Mum's just been to his show and feels short-changed, because apparently he's not actually from Wigan – he's from the Metropolitan Borough of Wigan.

"He's not from Wigan. He's from Golborne. That's not a Wigan accent, is it? It's a Manc accent. He's just saying Wigan because he thinks that'll sound funny. He's using Wigan. I don't think there's even an Abrakebabra there. I asked him where exactly it was after the show, and he refused to answer."

She's right, Golborne is bloody Warrington!

Enjoying your write-ups btw

Quote from: machotrouts on August 08, 2019, 05:12:20 AM
Lucy Pearman: Baggage. I've been trying to woo a man for a while now. I wanted to invite him to some Fringe shows, but he's rather genteel, and it's hard to find common ground between us. He just likes uncomplicatedly nice things, which means most things I like are off-limits. I'd never seen Lucy Pearman before, but reviews for her previous show used phrases such as "playful", "uplifting", "winsome", and "infectious charm" – she really stood out to me as a safe bet.
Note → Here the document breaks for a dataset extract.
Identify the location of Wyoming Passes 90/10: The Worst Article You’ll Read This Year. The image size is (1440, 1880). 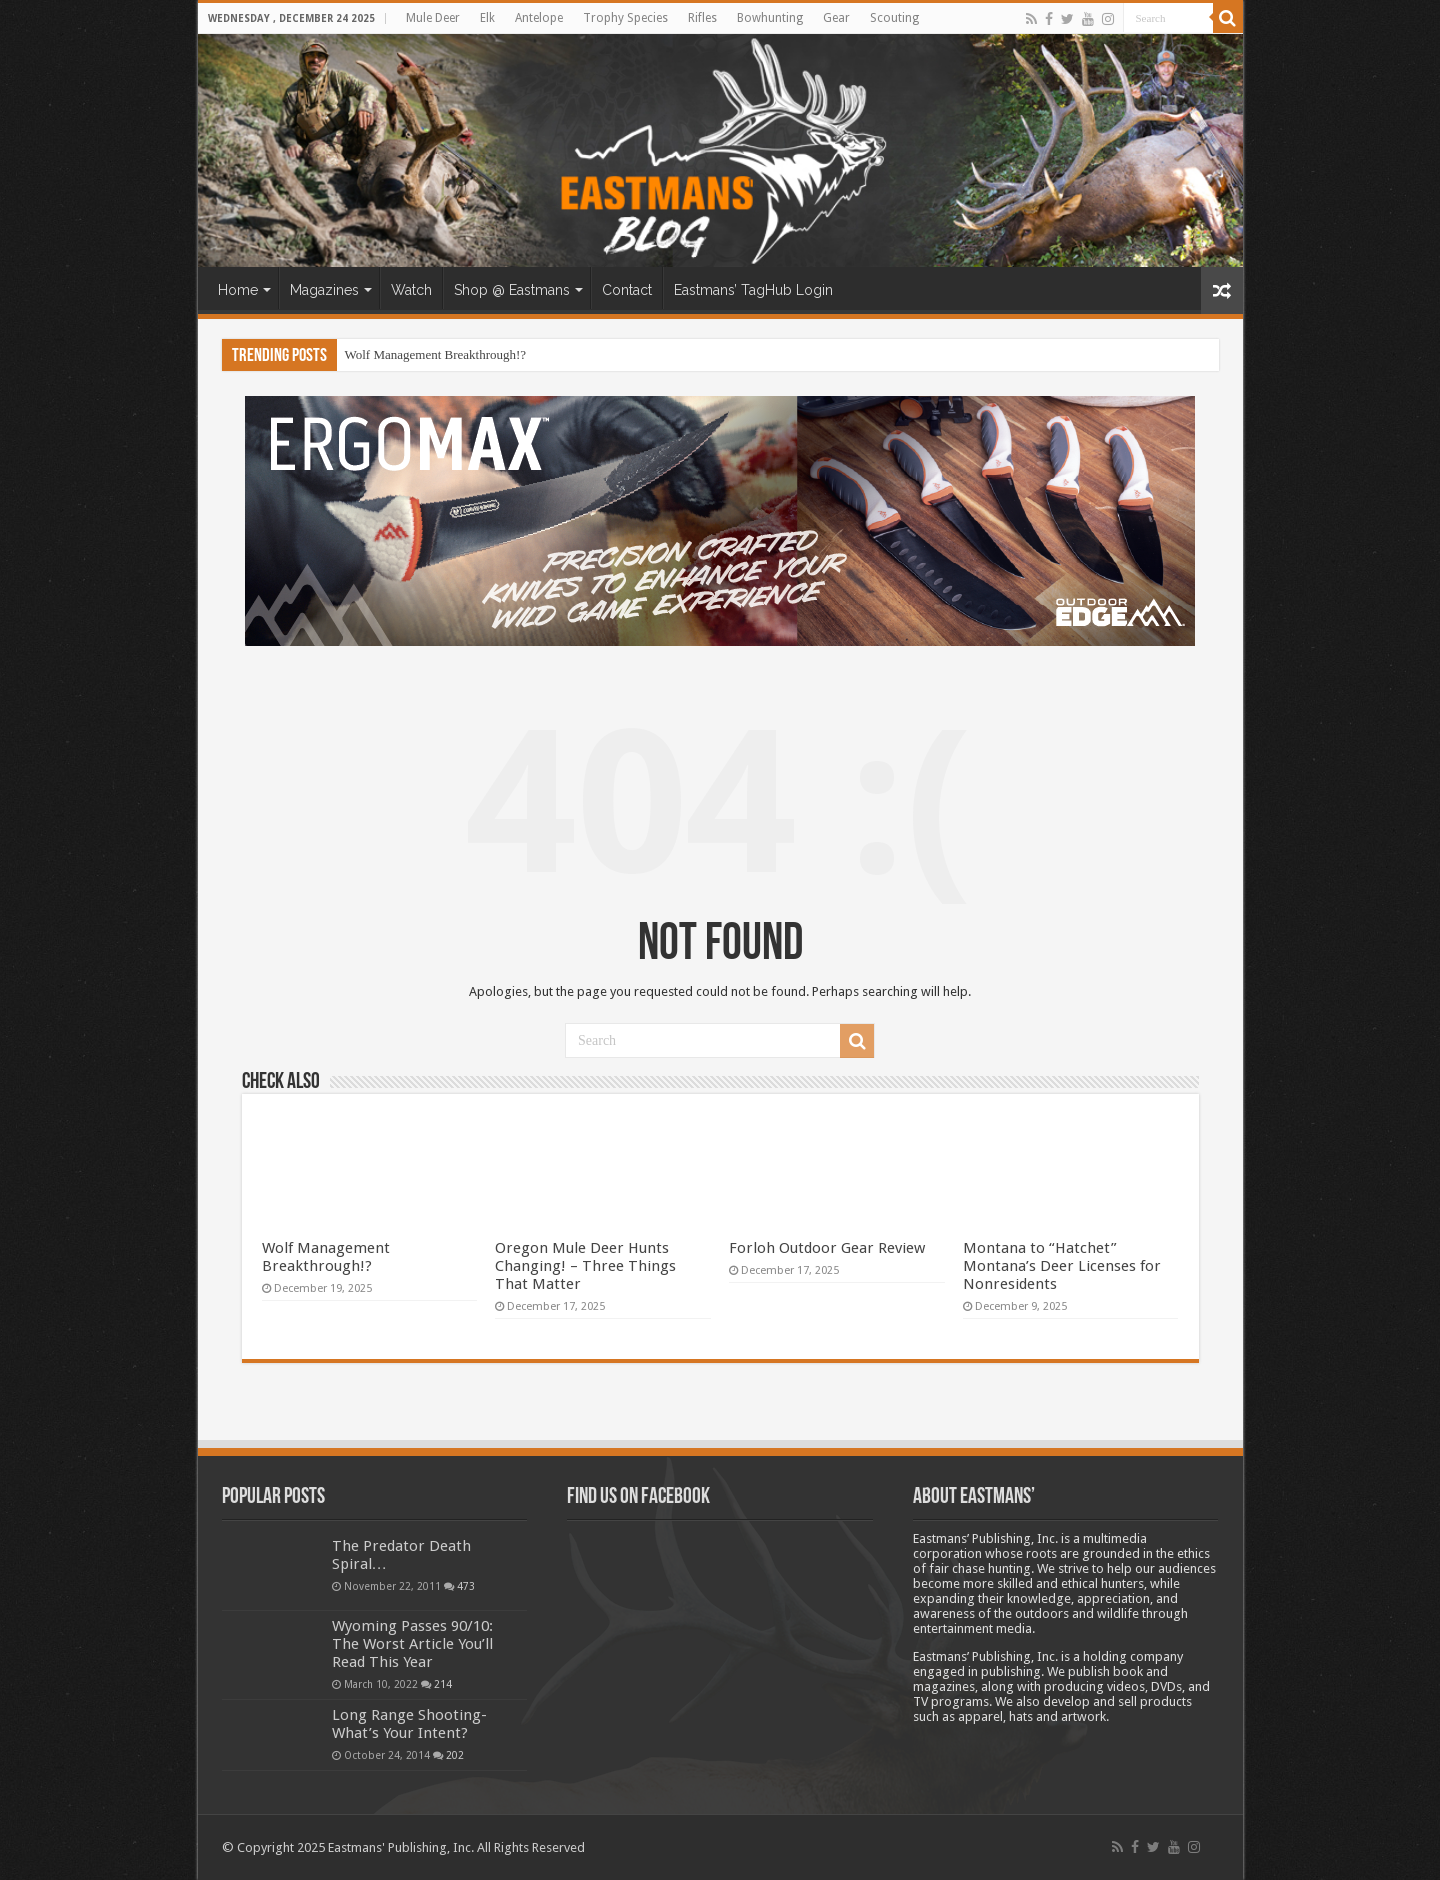 (412, 1644).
I took him to this, and we sat together in the front row.

5 minutes into the show, Pearman looked him dead in the eye, took out her cock, and pissed directly into his face.

I've been laughing at this all day, wonderful.

hummingofevil

#448
I saw Michael Legg and then Olga Koch today (I am now watching wrestling in the flat babysitting two very tired children who are trying to fall asleep to Ben 10 - inverse parenting - see if  they can defeat ME). Both equally enjoyable for the absolutely opposite reasons. 7.5/10s

Michael Legg - A man who has clearly treaded the boards and has earned his comedy chops. The Cabber comedy nerds would find it at least 20% funnier than your floating punter as he is more than happy to go into the mechanics of comedy and diss Linehan, Louis CK and Gervais. Has some really funny lines and I really like the guy but for me there was just something missing. There are two general themes to the show and they weave together really well but one of them wasn't just that interesting to me. Not that it was a bad thing just wasn't blown away; if you like the thing that he really like and makes it central to the show then I am sure your enjoyment of it would be increased by at least half a star or so - it's simply that I wasnt. But overall a really good show to start the day.
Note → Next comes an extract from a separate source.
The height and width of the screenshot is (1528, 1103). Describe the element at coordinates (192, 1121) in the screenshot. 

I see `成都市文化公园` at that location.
Olga Koch - What they have in common is that they both have a few wild manic lines that are just really silly and funny. They both made me laugh a lot. She is much more of a natural talent - funny bones if you want - and I really enjoyed being in her company for an hour. The difference in the two shows is that the two themes of her show weren't so strong; it wasn't that I wasn't that interested but the material from that (in those bits - a lot of it was really strong) was a bit weaker. She is really funny when she is just fucking about - Lou Sanders is a good reference point who was sat two seats away from me at the back - and you totally believe in the sincere aspects of the show, its just that when she talks about the *spoiler* computer science stuff *spoiler* for the fifth time it feels a bit like an over reach. That said, there is a subtlety to it all that I really appreciated. Like I said... a talent.

Sorry for the slightly criptic review but I don't like spoiling things.

A decent start. Would recommend both.


RenegadeScrew

Hello all - I've got two tickets for Stewart Lee tomorrow and I'm not going to make it home this year.  Does anyone want them?